Del distinto rasero con el que medimos la cocina y los cocineros top y a la cocina y a los cocineros no tan top ya hemos hablado todos mucho, lo cual no va a ser obstáculo para que yo lo haga —hoy y aquí— de nuevo. Que los de siempre una y otra vez sean los únicos elegidos para ejemplificar las virtudes que se supone debe tener un buen cocinero es de las cosas más extraterrestres de nuestro periodismo gastronómico, además de —obviamente— injusto.
Vaya por delante que superar una adicción chunga —excluyo el tabaco— siempre es un logro loable, del que hay que alegrarse, y del que hay que felicitar al que lo consigue, porque no se hace sin esfuerzo, dolor y sufrimiento propio y ajeno. Lo mismo se puede decir cuando se deja atrás la obesidad y se pierde mucho peso, por poner otro ejemplo. De lo segundo, puedo dar fe. De lo primero, afortunadamente, no.
Lo que sucede es que cuando se pone a un chef top, una y otra vez, como único ejemplo de superación de una adicción, se está reforzando este maniqueísmo, que ya no es que separe a los cocineros en dos categorías profesionales distintas, sino que lo hace en dos categorías morales diferentes. Porque parece que solo existan los de una de estas categorías —¿adivinan ustedes cuál?— y que solo lo que a ellos les sucede importa, porque, en definitiva, solo ellos importan. Y esto es aún más extraterrestre y más injusto, porque es un discurso y una dicotomía, como decía, muy maniquea.

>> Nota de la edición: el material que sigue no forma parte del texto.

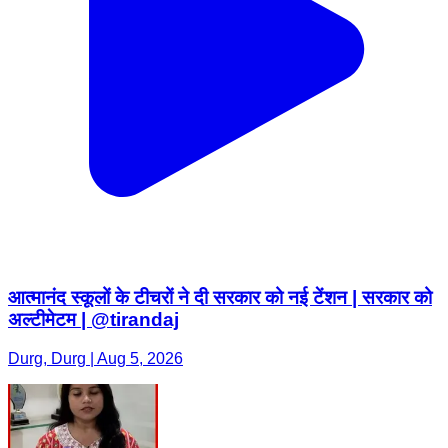
आत्मानंद स्कूलों के टीचरों ने दी सरकार को नई टेंशन | सरकार को
अल्टीमेटम | @tirandaj
Durg, Durg | Aug 5, 2026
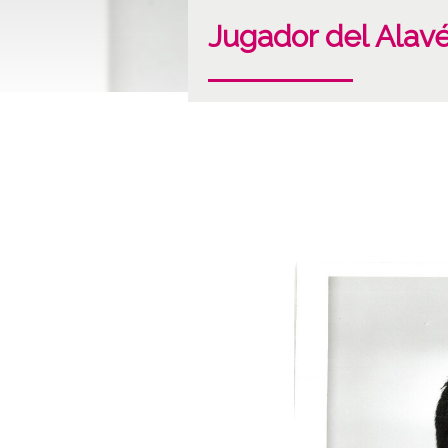
Jugador del Alavé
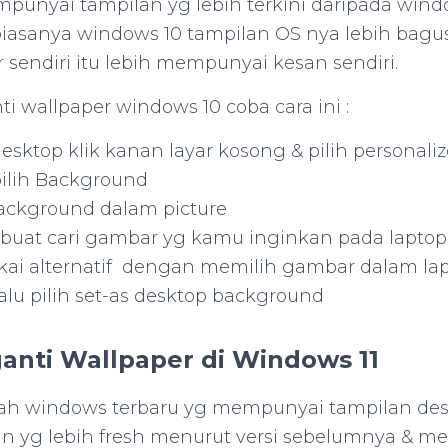
punyai tampilan yg lebih terkini daripada win
biasanya windows 10 tampilan OS nya lebih bagus
sendiri itu lebih mempunyai kesan sendiri.
 wallpaper windows 10 coba cara ini :
esktop klik kanan layar kosong & pilih personaliz
ilih Background
 background dalam picture
 buat cari gambar yg kamu inginkan pada laptop
ai alternatif dengan memilih gambar dalam la
lalu pilih set-as desktop background
anti Wallpaper di Windows 11
ah windows terbaru yg mempunyai tampilan des
n yg lebih fresh menurut versi sebelumnya & memil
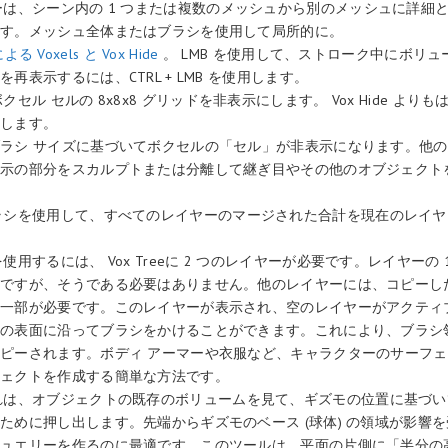
ーは、シーン内の 1 つまたは複数のメッシュから別のメッシュに詳細
ます。メッシュ全体またはブラシを使用して局所的に。
yによる Voxels と Vox Hide
。 LMB を使用して、ストローク中にボリ
再表示するには、CTRL + LMB を使用します。
ボクセル セルの 8x8x8 グリッドを非表示にします。 Vox Hide より
作します。
ラシ サイズに基づいてボクセルの「セル」が非表示になります。他
表示の部分をスカルプトまたは分離して継ぎ目やその他のオブジェクト
。
ラシを使用して、すべてのレイヤーのマージされた合計を現在のレイヤ
使用するには、 Vox Treeに 2 つのレイヤーが必要です。レイヤーの 
いですが、そうである必要はありません。他のレイヤーには、コピーし
の一部が必要です。このレイヤーが表示され、空のレイヤーがアクティ
トの表面に沿ってブラシをかけることができます。これにより、ブラシ
ピーされます。ボディ アーマーや衣服など、キャラクターのサーフェ
ジェクトを作成する簡単な方法です。
れは、オブジェクトの既存のボリュームを見て、ギズモの位置に基づい
ために押し出します。先端からギズモのベース (球体) の領域が影響
ジュエリーを作るのに最適です。このツールは、平面の片側に「半分の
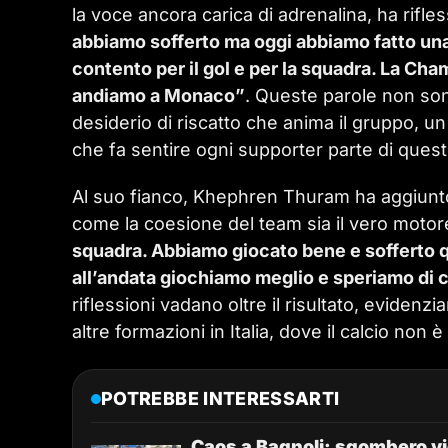
la voce ancora carica di adrenalina, ha rifl
abbiamo sofferto ma oggi abbiamo fatto un
contento per il gol e per la squadra. La Ch
andiamo a Monaco”
. Queste parole non son
desiderio di riscatto che anima il gruppo, un
che fa sentire ogni supporter parte di quest
Al suo fianco, Khephren Thuram ha aggiunto
come la coesione del team sia il vero moto
squadra. Abbiamo giocato bene e sofferto qu
all’andata giochiamo meglio e speriamo di 
riflessioni vadano oltre il risultato, eviden
altre formazioni in Italia, dove il calcio non 
POTREBBE INTERESSARTI
Caos a Bagnoli: sgombero vig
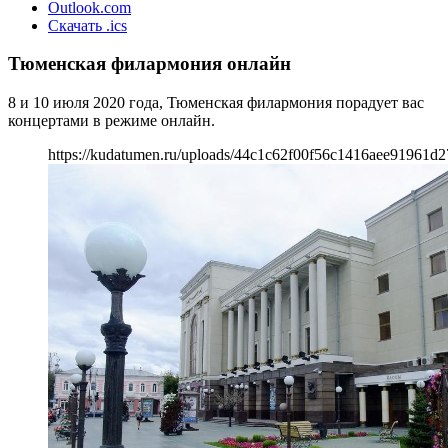
Outlook.com
Скачать .ics
Тюменская филармония онлайн
8 и 10 июля 2020 года, Тюменская филармония порадует вас
концертами в режиме онлайн.
https://kudatumen.ru/uploads/44c1c62f00f56c1416aee91961d2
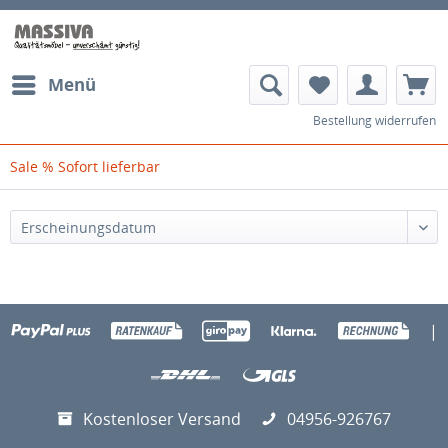
Menü
Bestellung widerrufen
Sale % Sofort lieferbar
|
Kostenloser Versand
04956-926767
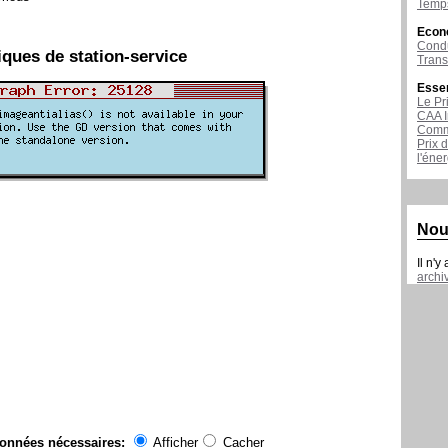
Temps
Econ
Condu
iques de station-service
Tran
Esse
Le Pr
CAA I
Comme
Prix 
l'éne
Nou
Il n'y
archi
données nécessaires:
Afficher
Cacher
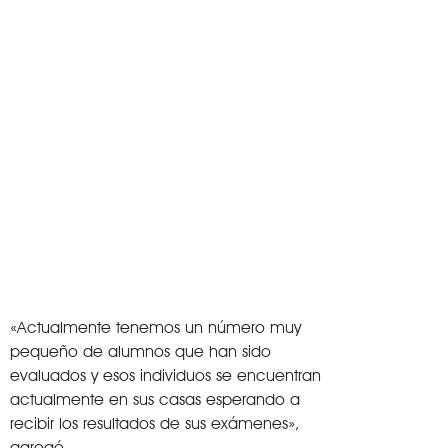
«Actualmente tenemos un número muy
pequeño de alumnos que han sido
evaluados y esos individuos se encuentran
actualmente en sus casas esperando a
recibir los resultados de sus exámenes»,
agregó.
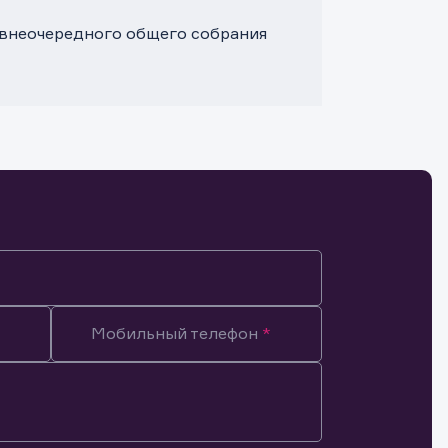
. внеочередного общего собрания
Мобильный телефон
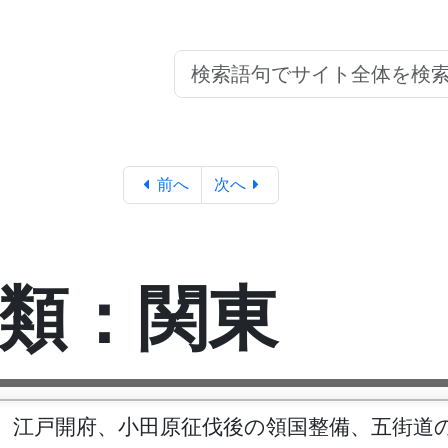
前へ
次へ
類：関東
。江戸開府、小田原征伐後の領国整備、五街道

No es de recibo que cuando lo logra un chef conocido se le presente como un modelo de superación, casi como un héroe, como un ser de luz dotado de una fortaleza que es la que explica no solo que haya logrado salir de la mierda, sino también que sea un gran cocinero y una gran persona. Es como que no pudiera ser que hubiera cocineros tops que fueran unos hijos de puta o unos pusilánimes.
Y todo esto mientras se ignora al montón de desgraciados a los que convirtieron en politoxicómanos a base de invitarles a coca —sí, eso sucedía en las cocinas— o de hacerles currar jornadas maratonianas, que solo podían aguantar cocidos en alcohol, y todo por un salario de miseria. De estos no hablamos, porque no existen. Aunque también hayan logrado salir de la mierda, solo existen ellos, los otros, los buenos, y solo sus historias de superación importan.
Me dirán que bueno, que para que cale el mensaje de que es posible dejar atrás las drogas, el alcohol o de que es posible —a pesar de ser cocinero— mantenerse en un normopeso adecuado siempre es mucho mejor tirar de personajes famosos, conocidos, mediáticos —llámenles como quieran— porque siempre tendrán más repercusión y audiencia, porque a fin de cuentas, como dijo McLuhan, somos lo que vemos y mensaje es todo aquello con capacidad para modificar nuestra percepción y nuestro comportamiento. Pero también fue el canadiense el que advirtió de que medio y mensaje era indisociables. Así que echen cuentas.
De nada sirve, o mejor dicho, nadie toma en cuenta las distintas condiciones materiales de existencia, que hubiera dicho Marx, de unos y otros a la hora de juzgar. Siempre es más fácil salir de un embrollo de estos cuando tienes un entorno fuerte, que te apoya, que cuando eres un currito que tiene que trabajar por mil pavos en un cocina covacha dieciséis hora al día.
Es lo que tiene la moral y la moralidad. Si el que cae es un top y sale a flote es un puto héroe. Si cae uno del montón, o yo o cualquiera de ustedes —que Dios les proteja y les favorezca— es porque somos o fuimos débiles y no hace falta decir nada más. Ni tan solo averiguar qué nos hizo caer y mucho menos si logramos levantarnos.
No sirven, nos servimos, ni como ejemplo. Porque ellos son cocineros de puta madre y por tanto inmaculados, perfectos y que pueden con todo. Qué duro y qué difícil tiene que ser eso de ser perfecto todo el día, ¿verdad?
Mira, que no sea esa la causa de que a veces, en un soplo de la humanidad imperfecta que aún les queda, ellos también caigan. Y que la coca, el Jack Daniels y comer desaforadamente sea el único consuelo que encuentran. Que no sea eso.